◆ **INSTRUCTIONS FOR THE TASK**
Wherever the string "обложки" appears in the listing, copy that line.

◆ **INFORMATION SHOWN**
┌────────

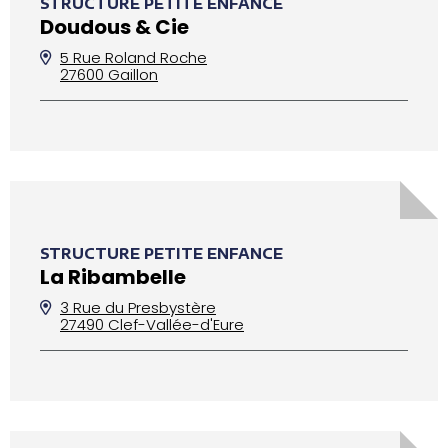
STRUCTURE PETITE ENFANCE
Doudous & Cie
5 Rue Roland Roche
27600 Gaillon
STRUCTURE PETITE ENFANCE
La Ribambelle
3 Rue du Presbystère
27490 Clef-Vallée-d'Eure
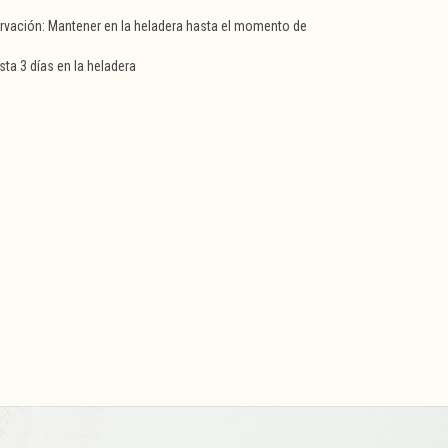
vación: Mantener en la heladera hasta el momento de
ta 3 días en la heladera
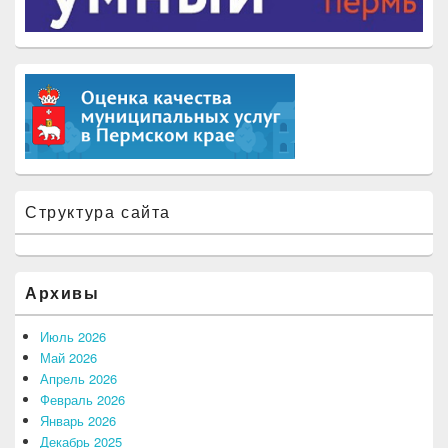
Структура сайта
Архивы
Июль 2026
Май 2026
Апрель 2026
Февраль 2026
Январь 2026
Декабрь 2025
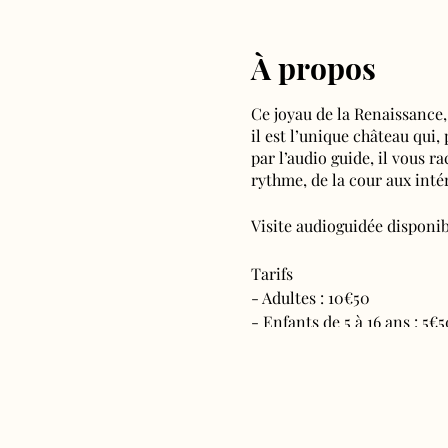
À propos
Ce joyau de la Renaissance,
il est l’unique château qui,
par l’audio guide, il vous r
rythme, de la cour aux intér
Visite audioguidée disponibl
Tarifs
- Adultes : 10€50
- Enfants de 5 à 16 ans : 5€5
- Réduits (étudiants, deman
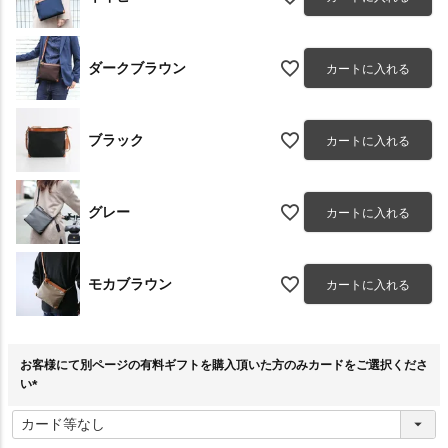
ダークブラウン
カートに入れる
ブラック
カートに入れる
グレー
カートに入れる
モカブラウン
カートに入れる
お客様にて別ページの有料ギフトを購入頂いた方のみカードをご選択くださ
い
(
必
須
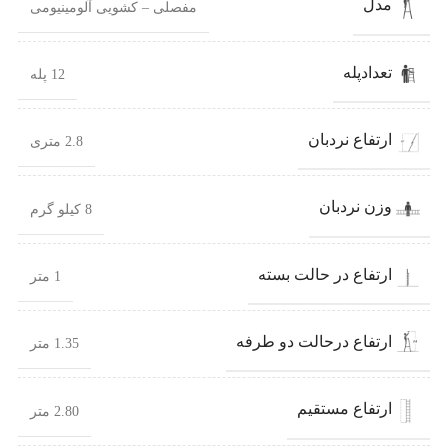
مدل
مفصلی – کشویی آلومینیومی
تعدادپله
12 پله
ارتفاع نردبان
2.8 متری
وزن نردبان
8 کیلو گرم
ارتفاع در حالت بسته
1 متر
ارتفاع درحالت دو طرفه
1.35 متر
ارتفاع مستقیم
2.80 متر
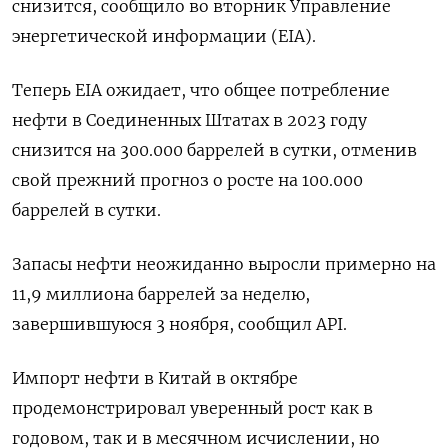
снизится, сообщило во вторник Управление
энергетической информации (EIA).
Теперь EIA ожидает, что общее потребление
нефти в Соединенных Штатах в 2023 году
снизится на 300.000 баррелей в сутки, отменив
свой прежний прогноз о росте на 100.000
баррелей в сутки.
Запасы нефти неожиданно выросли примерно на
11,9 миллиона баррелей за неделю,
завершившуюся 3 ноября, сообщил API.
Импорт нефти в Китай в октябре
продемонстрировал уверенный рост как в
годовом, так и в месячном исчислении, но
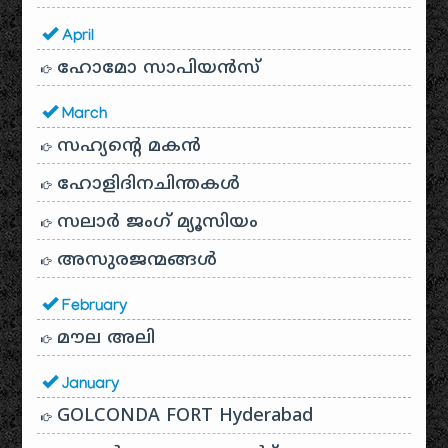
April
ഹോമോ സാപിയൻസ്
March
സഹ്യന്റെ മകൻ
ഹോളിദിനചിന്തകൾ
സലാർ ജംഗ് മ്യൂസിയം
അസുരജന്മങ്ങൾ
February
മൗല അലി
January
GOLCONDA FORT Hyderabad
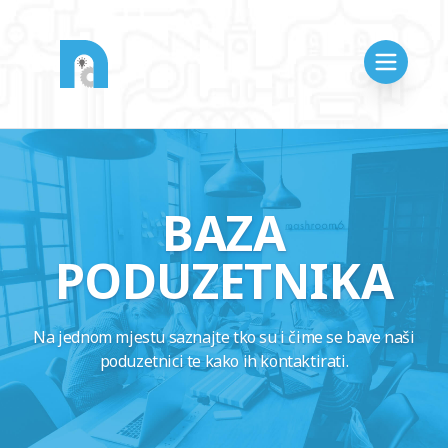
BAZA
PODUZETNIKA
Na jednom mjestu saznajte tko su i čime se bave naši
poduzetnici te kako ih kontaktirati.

└────────
┌────────

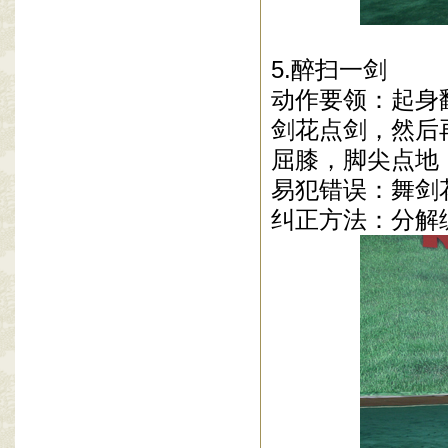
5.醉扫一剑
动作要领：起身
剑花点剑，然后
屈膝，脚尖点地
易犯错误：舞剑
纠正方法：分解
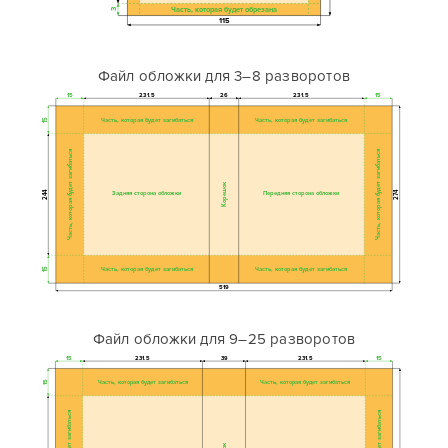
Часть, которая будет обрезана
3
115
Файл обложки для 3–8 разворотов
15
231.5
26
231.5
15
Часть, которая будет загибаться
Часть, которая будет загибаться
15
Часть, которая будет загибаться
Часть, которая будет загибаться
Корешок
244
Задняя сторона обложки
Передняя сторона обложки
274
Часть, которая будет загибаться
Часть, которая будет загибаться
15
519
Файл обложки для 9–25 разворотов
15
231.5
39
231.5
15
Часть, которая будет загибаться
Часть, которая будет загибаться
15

└────────
┌────────

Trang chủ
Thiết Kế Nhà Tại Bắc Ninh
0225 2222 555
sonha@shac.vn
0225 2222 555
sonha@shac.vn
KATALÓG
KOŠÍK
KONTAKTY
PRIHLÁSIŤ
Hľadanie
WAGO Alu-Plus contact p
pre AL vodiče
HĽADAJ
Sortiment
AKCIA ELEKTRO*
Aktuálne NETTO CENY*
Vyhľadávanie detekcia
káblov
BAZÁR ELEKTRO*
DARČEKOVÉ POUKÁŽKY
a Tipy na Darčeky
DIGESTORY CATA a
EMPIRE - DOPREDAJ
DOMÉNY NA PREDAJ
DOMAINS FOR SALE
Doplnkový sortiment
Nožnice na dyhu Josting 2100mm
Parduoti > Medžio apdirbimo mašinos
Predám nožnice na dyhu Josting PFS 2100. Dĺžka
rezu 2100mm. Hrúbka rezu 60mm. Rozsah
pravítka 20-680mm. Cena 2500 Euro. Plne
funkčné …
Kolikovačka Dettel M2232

└────────

◆ **SOLUTION FOR THIS TASK**
Файл обложки для 3–8 разворотов
Задняя сторона обложки
Передняя сторона обложки
Файл обложки для 9–25 разворотов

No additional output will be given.